Brian Candler wrote:
> On Fri, May 25, 2007 at 11:25:09PM +0900, Hans Fugal wrote:
>>     # productions
>>     expr: term              {. expr0  = term  .}
>>         (   '+'  term       {. expr0 += term3 .}
>>           | '-'  term       {. expr0 -= term4 .}
>>         )*
>>         ;
>>
>>     term: fact              {. term0  = fact1 .}
>>         (   '*' fact        {. term0 *= fact2 .}
>>           | '/' fact        {. term0 /= fact3 .}
>>         )*
>>         ;
>>
>>     fact: ['+'] const       {. fact0 =  const1.to_f .}
>>         |  '-'  const       {. fact0 = -const2.to_f .}
>>         |  '(' expr ')'     {. fact0 =  expr1 .}
>>         ;
>>
>>     # terminals
>>     const: /\d+[\.\d+]/ = '0';
> 
> I imagine it should be
> const: /\d+(\.\d+)?/

Yes, of course.

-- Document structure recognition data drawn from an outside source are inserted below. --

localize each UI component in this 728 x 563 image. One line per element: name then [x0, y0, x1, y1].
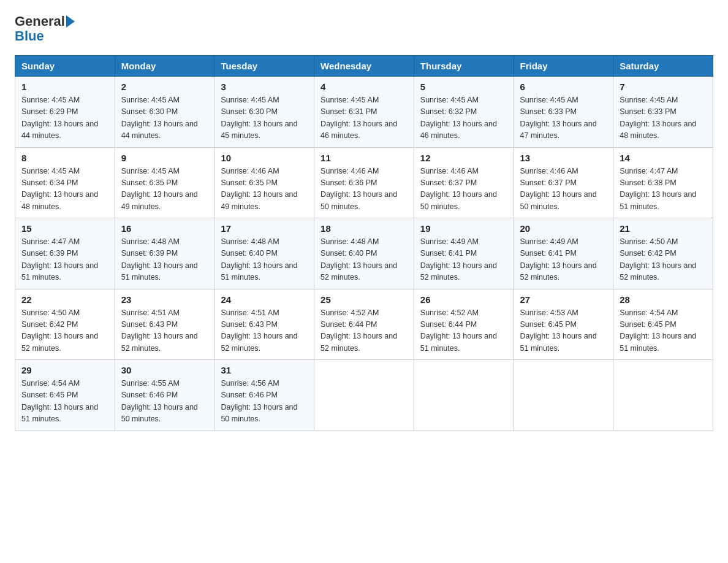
calendar-cell: 14Sunrise: 4:47 AMSunset: 6:38 PMDayligh…: [613, 147, 713, 218]
calendar-cell: 3Sunrise: 4:45 AMSunset: 6:30 PMDaylight…: [214, 77, 314, 148]
day-info: Sunrise: 4:45 AMSunset: 6:32 PMDaylight:…: [420, 94, 507, 142]
day-info: Sunrise: 4:48 AMSunset: 6:40 PMDaylight:…: [320, 236, 408, 284]
calendar-header-saturday: Saturday: [613, 56, 713, 77]
calendar-cell: 23Sunrise: 4:51 AMSunset: 6:43 PMDayligh…: [115, 289, 214, 360]
calendar-cell: 31Sunrise: 4:56 AMSunset: 6:46 PMDayligh…: [214, 360, 314, 431]
day-info: Sunrise: 4:55 AMSunset: 6:46 PMDaylight:…: [121, 378, 208, 426]
day-number: 28: [620, 294, 707, 305]
calendar-cell: 24Sunrise: 4:51 AMSunset: 6:43 PMDayligh…: [214, 289, 314, 360]
calendar-cell: 6Sunrise: 4:45 AMSunset: 6:33 PMDaylight…: [514, 77, 613, 148]
day-info: Sunrise: 4:51 AMSunset: 6:43 PMDaylight:…: [221, 307, 308, 355]
day-info: Sunrise: 4:46 AMSunset: 6:37 PMDaylight:…: [420, 166, 507, 213]
day-number: 31: [221, 365, 308, 375]
day-info: Sunrise: 4:49 AMSunset: 6:41 PMDaylight:…: [520, 236, 607, 284]
day-number: 1: [21, 82, 108, 92]
logo: General Blue: [15, 15, 75, 44]
day-number: 14: [620, 153, 707, 163]
day-info: Sunrise: 4:51 AMSunset: 6:43 PMDaylight:…: [121, 307, 208, 355]
calendar-header-tuesday: Tuesday: [214, 56, 314, 77]
calendar-cell: 13Sunrise: 4:46 AMSunset: 6:37 PMDayligh…: [514, 147, 613, 218]
day-info: Sunrise: 4:45 AMSunset: 6:33 PMDaylight:…: [520, 94, 607, 142]
day-number: 5: [420, 82, 507, 92]
day-number: 19: [420, 223, 507, 234]
day-info: Sunrise: 4:46 AMSunset: 6:36 PMDaylight:…: [320, 166, 408, 213]
day-number: 4: [320, 82, 408, 92]
calendar-header-wednesday: Wednesday: [314, 56, 414, 77]
calendar-cell: [514, 360, 613, 431]
day-info: Sunrise: 4:45 AMSunset: 6:35 PMDaylight:…: [121, 166, 208, 213]
day-info: Sunrise: 4:46 AMSunset: 6:35 PMDaylight:…: [221, 166, 308, 213]
calendar-header-friday: Friday: [514, 56, 613, 77]
day-number: 12: [420, 153, 507, 163]
day-number: 23: [121, 294, 208, 305]
day-info: Sunrise: 4:47 AMSunset: 6:38 PMDaylight:…: [620, 166, 707, 213]
day-info: Sunrise: 4:45 AMSunset: 6:30 PMDaylight:…: [221, 94, 308, 142]
day-number: 30: [121, 365, 208, 375]
calendar-cell: 30Sunrise: 4:55 AMSunset: 6:46 PMDayligh…: [115, 360, 214, 431]
day-number: 16: [121, 223, 208, 234]
logo-triangle-icon: [66, 15, 75, 28]
day-info: Sunrise: 4:48 AMSunset: 6:39 PMDaylight:…: [121, 236, 208, 284]
day-info: Sunrise: 4:45 AMSunset: 6:33 PMDaylight:…: [620, 94, 707, 142]
calendar-cell: 5Sunrise: 4:45 AMSunset: 6:32 PMDaylight…: [414, 77, 514, 148]
calendar-cell: 12Sunrise: 4:46 AMSunset: 6:37 PMDayligh…: [414, 147, 514, 218]
calendar-cell: 15Sunrise: 4:47 AMSunset: 6:39 PMDayligh…: [15, 218, 115, 289]
day-number: 24: [221, 294, 308, 305]
page-header: General Blue: [15, 15, 713, 44]
day-info: Sunrise: 4:48 AMSunset: 6:40 PMDaylight:…: [221, 236, 308, 284]
calendar-cell: [613, 360, 713, 431]
day-info: Sunrise: 4:53 AMSunset: 6:45 PMDaylight:…: [520, 307, 607, 355]
calendar-cell: 27Sunrise: 4:53 AMSunset: 6:45 PMDayligh…: [514, 289, 613, 360]
calendar-week-row: 8Sunrise: 4:45 AMSunset: 6:34 PMDaylight…: [15, 147, 713, 218]
day-number: 18: [320, 223, 408, 234]
calendar-cell: [414, 360, 514, 431]
day-number: 25: [320, 294, 408, 305]
calendar-cell: 20Sunrise: 4:49 AMSunset: 6:41 PMDayligh…: [514, 218, 613, 289]
calendar-cell: 28Sunrise: 4:54 AMSunset: 6:45 PMDayligh…: [613, 289, 713, 360]
day-info: Sunrise: 4:56 AMSunset: 6:46 PMDaylight:…: [221, 378, 308, 426]
calendar-header-row: SundayMondayTuesdayWednesdayThursdayFrid…: [15, 56, 713, 77]
day-info: Sunrise: 4:50 AMSunset: 6:42 PMDaylight:…: [620, 236, 707, 284]
day-number: 7: [620, 82, 707, 92]
calendar-cell: 9Sunrise: 4:45 AMSunset: 6:35 PMDaylight…: [115, 147, 214, 218]
calendar-week-row: 22Sunrise: 4:50 AMSunset: 6:42 PMDayligh…: [15, 289, 713, 360]
day-info: Sunrise: 4:45 AMSunset: 6:30 PMDaylight:…: [121, 94, 208, 142]
calendar-week-row: 1Sunrise: 4:45 AMSunset: 6:29 PMDaylight…: [15, 77, 713, 148]
day-number: 13: [520, 153, 607, 163]
calendar-cell: 29Sunrise: 4:54 AMSunset: 6:45 PMDayligh…: [15, 360, 115, 431]
logo-general: General: [15, 15, 65, 28]
day-info: Sunrise: 4:45 AMSunset: 6:34 PMDaylight:…: [21, 166, 108, 213]
calendar-table: SundayMondayTuesdayWednesdayThursdayFrid…: [15, 55, 713, 431]
calendar-cell: 25Sunrise: 4:52 AMSunset: 6:44 PMDayligh…: [314, 289, 414, 360]
calendar-cell: 2Sunrise: 4:45 AMSunset: 6:30 PMDaylight…: [115, 77, 214, 148]
day-number: 17: [221, 223, 308, 234]
day-number: 22: [21, 294, 108, 305]
calendar-header-thursday: Thursday: [414, 56, 514, 77]
calendar-week-row: 29Sunrise: 4:54 AMSunset: 6:45 PMDayligh…: [15, 360, 713, 431]
day-info: Sunrise: 4:52 AMSunset: 6:44 PMDaylight:…: [320, 307, 408, 355]
calendar-cell: [314, 360, 414, 431]
calendar-cell: 8Sunrise: 4:45 AMSunset: 6:34 PMDaylight…: [15, 147, 115, 218]
day-info: Sunrise: 4:46 AMSunset: 6:37 PMDaylight:…: [520, 166, 607, 213]
day-info: Sunrise: 4:54 AMSunset: 6:45 PMDaylight:…: [21, 378, 108, 426]
calendar-cell: 4Sunrise: 4:45 AMSunset: 6:31 PMDaylight…: [314, 77, 414, 148]
day-number: 2: [121, 82, 208, 92]
day-number: 3: [221, 82, 308, 92]
day-number: 29: [21, 365, 108, 375]
calendar-header-sunday: Sunday: [15, 56, 115, 77]
calendar-cell: 19Sunrise: 4:49 AMSunset: 6:41 PMDayligh…: [414, 218, 514, 289]
day-info: Sunrise: 4:45 AMSunset: 6:31 PMDaylight:…: [320, 94, 408, 142]
calendar-cell: 18Sunrise: 4:48 AMSunset: 6:40 PMDayligh…: [314, 218, 414, 289]
day-number: 21: [620, 223, 707, 234]
day-number: 27: [520, 294, 607, 305]
day-info: Sunrise: 4:47 AMSunset: 6:39 PMDaylight:…: [21, 236, 108, 284]
calendar-cell: 26Sunrise: 4:52 AMSunset: 6:44 PMDayligh…: [414, 289, 514, 360]
day-number: 10: [221, 153, 308, 163]
logo-blue: Blue: [15, 28, 44, 44]
day-info: Sunrise: 4:50 AMSunset: 6:42 PMDaylight:…: [21, 307, 108, 355]
calendar-header-monday: Monday: [115, 56, 214, 77]
day-info: Sunrise: 4:45 AMSunset: 6:29 PMDaylight:…: [21, 94, 108, 142]
day-info: Sunrise: 4:52 AMSunset: 6:44 PMDaylight:…: [420, 307, 507, 355]
day-number: 6: [520, 82, 607, 92]
day-number: 8: [21, 153, 108, 163]
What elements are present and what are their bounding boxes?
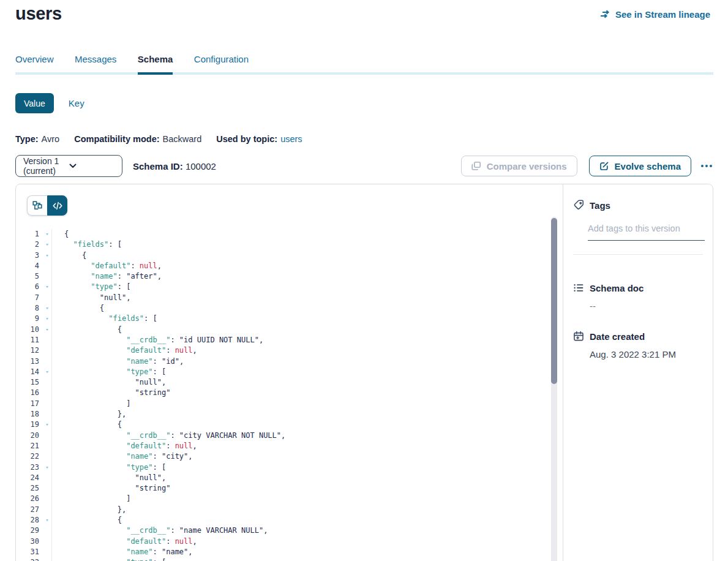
see-in-stream-lineage-link[interactable]: See in Stream lineage	[599, 9, 710, 20]
code-text: "default": null,	[51, 345, 550, 356]
tab-schema[interactable]: Schema	[138, 54, 173, 75]
code-text: "null",	[51, 473, 550, 483]
code-text: "__crdb__": "id UUID NOT NULL",	[51, 335, 550, 345]
line-number: 31	[22, 547, 39, 557]
fold-toggle-icon[interactable]: ▾	[43, 282, 51, 292]
code-text: "string"	[51, 388, 550, 398]
more-options-button[interactable]	[700, 161, 713, 171]
code-text: "default": null,	[51, 441, 550, 451]
page-title: users	[15, 4, 62, 24]
stream-lineage-icon	[599, 9, 610, 20]
compatibility-value: Backward	[163, 134, 202, 144]
view-toggle	[27, 195, 67, 216]
fold-spacer	[43, 473, 51, 483]
tab-configuration[interactable]: Configuration	[194, 54, 249, 72]
line-number: 26	[22, 494, 39, 504]
fold-toggle-icon[interactable]: ▾	[43, 314, 51, 324]
fold-toggle-icon[interactable]: ▾	[43, 557, 51, 561]
line-number: 27	[22, 505, 39, 515]
code-text: },	[51, 505, 550, 515]
line-number: 16	[22, 388, 39, 398]
value-tab-button[interactable]: Value	[15, 93, 54, 113]
fold-spacer	[43, 409, 51, 420]
list-icon	[573, 282, 584, 293]
fold-spacer	[43, 388, 51, 398]
code-text: "__crdb__": "name VARCHAR NULL",	[51, 525, 550, 536]
code-text: "name": "id",	[51, 356, 550, 367]
code-text: "name": "city",	[51, 451, 550, 462]
line-number: 13	[22, 356, 39, 367]
value-key-toggle: Value Key	[15, 93, 84, 113]
fold-toggle-icon[interactable]: ▾	[43, 515, 51, 525]
fold-toggle-icon[interactable]: ▾	[43, 325, 51, 335]
code-view-button[interactable]	[47, 195, 67, 216]
key-tab-button[interactable]: Key	[69, 98, 84, 108]
code-line: 28▾ {	[16, 515, 550, 525]
code-line: 19▾ {	[16, 420, 550, 430]
code-line: 18 },	[16, 409, 550, 420]
tags-section: Tags	[573, 200, 703, 255]
fold-toggle-icon[interactable]: ▾	[43, 250, 51, 261]
fold-toggle-icon[interactable]: ▾	[43, 303, 51, 314]
fold-toggle-icon[interactable]: ▾	[43, 420, 51, 430]
code-text: "__crdb__": "city VARCHAR NOT NULL",	[51, 431, 550, 441]
topic-link[interactable]: users	[280, 134, 302, 144]
fold-spacer	[43, 483, 51, 494]
code-line: 17 ]	[16, 399, 550, 409]
fold-toggle-icon[interactable]: ▾	[43, 367, 51, 377]
line-number: 28	[22, 515, 39, 525]
code-text: "default": null,	[51, 537, 550, 547]
type-label: Type:	[15, 134, 39, 144]
code-line: 32▾ "type": [	[16, 557, 550, 561]
scrollbar-thumb[interactable]	[551, 218, 557, 384]
type-value: Avro	[42, 134, 60, 144]
line-number: 19	[22, 420, 39, 430]
code-text: ]	[51, 494, 550, 504]
tab-overview[interactable]: Overview	[15, 54, 54, 72]
tree-view-icon	[32, 201, 42, 211]
schema-doc-title: Schema doc	[590, 283, 644, 293]
schema-doc-section: Schema doc --	[573, 282, 703, 311]
code-line: 6▾ "type": [	[16, 282, 550, 292]
calendar-plus-icon	[573, 331, 584, 342]
code-text: "type": [	[51, 367, 550, 377]
code-scrollbar[interactable]	[551, 217, 557, 561]
evolve-schema-button[interactable]: Evolve schema	[589, 156, 691, 176]
tree-view-button[interactable]	[27, 195, 47, 216]
code-text: {	[51, 420, 550, 430]
fold-toggle-icon[interactable]: ▾	[43, 239, 51, 250]
line-number: 7	[22, 293, 39, 303]
fold-spacer	[43, 377, 51, 388]
line-number: 21	[22, 441, 39, 451]
fold-spacer	[43, 494, 51, 504]
fold-toggle-icon[interactable]: ▾	[43, 462, 51, 473]
line-number: 30	[22, 537, 39, 547]
compare-versions-button[interactable]: Compare versions	[461, 156, 577, 176]
fold-spacer	[43, 525, 51, 536]
compare-versions-icon	[471, 161, 481, 171]
date-created-value: Aug. 3 2022 3:21 PM	[590, 349, 703, 360]
code-line: 27 },	[16, 505, 550, 515]
version-select[interactable]: Version 1 (current)	[15, 155, 122, 177]
fold-toggle-icon[interactable]: ▾	[43, 229, 51, 239]
edit-schema-icon	[599, 161, 609, 171]
code-text: "type": [	[51, 557, 550, 561]
chevron-down-icon	[69, 164, 115, 168]
line-number: 3	[22, 250, 39, 261]
code-line: 26 ]	[16, 494, 550, 504]
code-line: 13 "name": "id",	[16, 356, 550, 367]
line-number: 22	[22, 451, 39, 462]
fold-spacer	[43, 431, 51, 441]
fold-spacer	[43, 335, 51, 345]
code-line: 29 "__crdb__": "name VARCHAR NULL",	[16, 525, 550, 536]
add-tags-input[interactable]	[588, 224, 705, 241]
line-number: 18	[22, 409, 39, 420]
code-line: 11 "__crdb__": "id UUID NOT NULL",	[16, 335, 550, 345]
schema-doc-value: --	[590, 301, 703, 311]
compatibility-label: Compatibility mode:	[74, 134, 159, 144]
line-number: 5	[22, 271, 39, 282]
code-text: "name": "name",	[51, 547, 550, 557]
tab-messages[interactable]: Messages	[75, 54, 116, 72]
code-text: "fields": [	[51, 239, 550, 250]
code-line: 8▾ {	[16, 303, 550, 314]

Sorry.

> 
>> It's easy 
>> enough if you have all of the input, or "a lot" which is reasonably 
>> expected to be longer than any token, or if you can count on tokens not 
>> crossing a guard (such as a newline), but in general you need to do 
>> partial matching.
> 
> All your tokens above are one character, so a one character lookahead is
> fine, apart from 'const'

My example is not meant to be pathological. It's not hard to imagine a 
set of terminal regexes where you need much more than one-character 
lookahead.

> 
> If you read your input in 4096 byte blocks, reading a new block when your
> buffer is less than 4096 bytes full, then you'll have somewhere between 4K
> and 8K of lookahead. You'd do that for efficiency anyway, I'd hope.

When was the last time you typed 4k faster than the computer could 
process it? The biggest reason for stream parsing is when there's a 
human on the other end. In practice, you usually wouldn't have trouble 
assuming newline is never part of a token, because you wouldn't get 
stdin except after the user presses enter. But that's not entirely a 
guarantee, and there can be other situations (like a network stream) 
where that might not be the case.

> 
> So this leaves the case of any terminal regexps which might be required to
> match more than 4K of data as a single token. If you're parsing a language
> like that, then I'd agree that having partial matching makes your code a bit
> simpler. But otherwise, you can write your regexp to match partially:
> 
>   const: /\d+(\.(\d+)?)?/
> 
> and if a partial match is detected, keep eating more input as necessary.
> 

Easy enough in a hand-written lexer, but I wouldn't want to ask users of 
a parser generator to have to provide partial-match regexes. And parsing 
regexes to discover a partial match regex is not an easy task.